Australian businesses experienced an average of 53 security breaches last year, a 25 per cent increase, but significantly less than the global average of 130.

In Australia, malicious insiders, phishing and social engineering are the costliest attack types, with a price tag of $136,804 and $112,902 per incident, respectively. Detection accounts for one third of security costs on average.

The survey of 169 interviews revealed that the use of AI and advanced analytics in cyber security is low, with only 24 per cent and 32 per cent of companies respectively having deployed these technologies. However, these technologies were found to produce amongst the highest level of cost savings when compared to other security and defence costs.

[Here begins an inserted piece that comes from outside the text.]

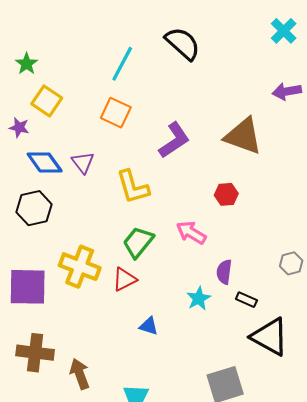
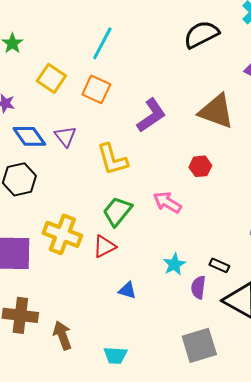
black semicircle: (183, 44) -> (201, 34), moved, turned -69
yellow square: (47, 101) -> (51, 78), moved
purple semicircle: (224, 272) -> (198, 287), moved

“With cyber incidents on the rise, and ever evolving in terms of scale and sophistication, Australian businesses should ensure they are appropriately prepared. It is encouraging to see strong investment in this field, however it is clear that businesses should consider the targeted deployment of advanced analytics and artificial intelligence in their cyber defences,” said Josh Kennedy-White, Managing Director, Accenture Security, Asia Pacific. “These advanced technologies represent significant return on investment.”

Other relevant findings include:

  • Information loss is one of the most expensive consequences of cyber-attacks in Australia, second to business disruption (41 per cent and 32 per cent respectively)
  • The most common security technologies deployed in Australia are security intelligence systems (64 per cent), advanced identity and access governance (60 per cent)

Steps to improve effectiveness of cybersecurity efforts

By taking the following three steps, Australian organisations can further improve the effectiveness of their cybersecurity efforts to fend off and reduce the impact of cyber-crime:

  1. Build cybersecurity on a strong foundation: Invest in the ‘brilliant basics’ such as security intelligence and advanced access management and yet recognise the need to innovate to stay ahead of hackers.
  2. Undertake extreme pressure testing: Organisations should not rely on compliance alone to enhance their security profile but undertake extreme pressure testing to identify vulnerabilities more rigorously than even the most highly motivated attacker.
  3. Invest in breakthrough innovation: Balance spend on new technologies, specifically analytics and artificial intelligence, to enhance program effectiveness and scale value.


The study, conducted by the Ponemon Institute on behalf of Accenture, analyses a variety of costs associated with cyber-attacks to IT infrastructure, economic espionage, business disruption, ex-filtration of intellectual property and revenue losses. Data was collected from 2,182 interviews conducted over a ten-month period from a benchmark sample of 254 organisations in seven countries – the US, United Kingdom, Australia, Germany, Japan, France and Italy. The study represents the annualised cost of all cyber-crime events and exploits experienced over a one-year period. These include costs to detect, recover, investigate and manage the incident response. Also covered are costs that result in after-the-fact activities and efforts to contain additional expenses from business disruption and the loss of customers.